Stormswept - Tersapu Badai
Penulis : Helen Dunmore
Penerbit : Gramedia Pustaka Utama
ISBN : 9789792299564
Tebal : 304 Halaman
Rating Pribadi : 3,6 Stars
Blurb :
Morveren tinggal bersama orangtua dan saudari kembarnya, Jenna, di sebuah pulau dekat pantai Cornwall—pulau yang di masa lalu pernah luluh lantak oleh gelombang pasang yang dahsyat, menenggelamkan aula-aula dan para penghuninya. Namun ada beberapa orang yang tidak mati, meski ditelan samudra.
Suatu ketika Morveren menemukan seorang remaja pria di kolam berbatu karang, setelah badai reda. Dia terkejut karena remaja itu bukan manusia, melainkan remaja Mer. Karena Jenna tak mau menerima kenyataan ini, Morveren mesti menghadapinya seorang diri. Sebab banyak konsekuensi berbahaya yang akan muncul bila dunia manusia dan dunia Mer bertemu.
Kenapa buku ini menjadi salah satu pilihan, padahal sampulnya bukan tipeku banget? Satu, ini cerita fantasi. Dua, ini buku terjemahan.

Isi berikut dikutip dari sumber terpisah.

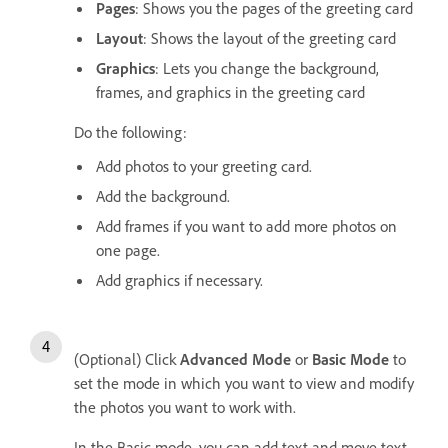
Pages
: Shows you the pages of the greeting card
Layout
: Shows the layout of the greeting card
Graphics
: Lets you change the background,
frames, and graphics in the greeting card
Do the following:
Add photos to your greeting card.
Add the background.
Add frames if you want to add more photos on
one page.
Add graphics if necessary.
(Optional) Click
Advanced Mode
or
Basic Mode
to
set the mode in which you want to view and modify
the photos you want to work with.
In the Basic mode, you can add text and move text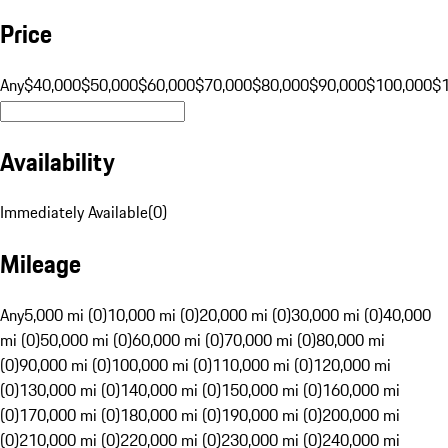
Price
Any
$40,000
$50,000
$60,000
$70,000
$80,000
$90,000
$100,000
$
Availability
Immediately Available
(
0
)
Mileage
Any
5,000 mi (0)
10,000 mi (0)
20,000 mi (0)
30,000 mi (0)
40,000
mi (0)
50,000 mi (0)
60,000 mi (0)
70,000 mi (0)
80,000 mi
(0)
90,000 mi (0)
100,000 mi (0)
110,000 mi (0)
120,000 mi
(0)
130,000 mi (0)
140,000 mi (0)
150,000 mi (0)
160,000 mi
(0)
170,000 mi (0)
180,000 mi (0)
190,000 mi (0)
200,000 mi
(0)
210,000 mi (0)
220,000 mi (0)
230,000 mi (0)
240,000 mi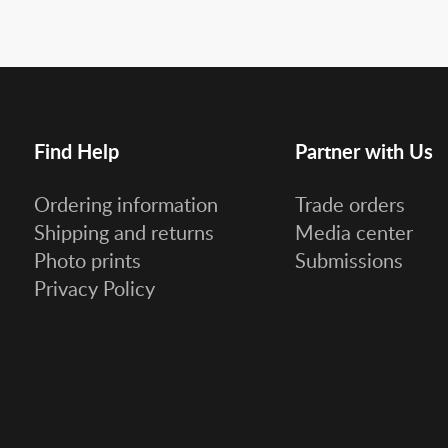
Find Help
Partner with Us
Ordering information
Trade orders
Shipping and returns
Media center
Photo prints
Submissions
Privacy Policy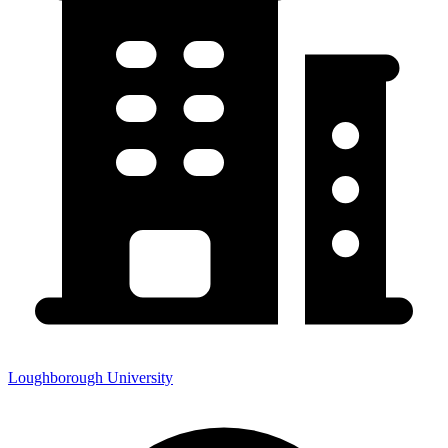
Loughborough University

Tiga, ini nggak berseri (dan ternyata berseri, tapi ini kayak spin-off. Doeng!). Keempat, tebal dan murah. Well, semua juga murah, cuma ini yang paling real deal. Lantas pulanglah aku dengan bahagia luar biasa.
Sampai suatu hari, seperti kebiasaan kolektor buku lainnya. Beli doang, dibaca kagak! Buku ini teronggok menyedihkan di rak, sampai suatu hari aku menemukannya saat beres-beres rak buku. Yah, aku merasa sangat bersalah, makanya langsung saja membacanya dan membuat reviewnya sebagai penebusan dosyah.
Morveren dan Jenna adalah salah satu yang menganggap legenda itu omong kosong, sampai suatu hari legenda itu sendiri yang menghampiri mereka tanpa diundang. Seorang atau lebih cocok disebut Seekor bangsa Mer yang berwujud separuh ikan dan separuh manusia, terjebak di pantai, dan Morveren yang menemukannya. Morveren merasa dirinya yang bertanggung jawab menyelamatkan Mer itu.
Sayangnya kaum Mer dan manusia tidak saling menyukai, bahkan saling membenci karena alasan tertentu. Morveren dan Mer yang bernama Malin itu pun seolah menjadi perwakilan Mer dan Manusia untuk saling mengenal. Kisah ini lebih membuatku berpikir daripada berpetualang, karena isinya memang sederhana, bahkan setting tempat hanya di sekitar pulau.
Aku juga merasakan Peter Pan vibe di sini, tapi tidak sesedih Peter Pan karena kisah ini memang tidak fokus kepada romansa, lebih ke filsafat mungkin. Membuat kita berpikir ini-berpikir itu. Sering-sering bilang "Oh, iya iya!" gitu deh. Aku sendiri bingung menjelaskannya. Kaum Mer di sini tidak dijelaskan seperti utri duyung. Ekor dan bentuk kulitnya lebih mirip ikan paus, rambutnya panjang dan gimbal, serta matanya berkilat-kilat.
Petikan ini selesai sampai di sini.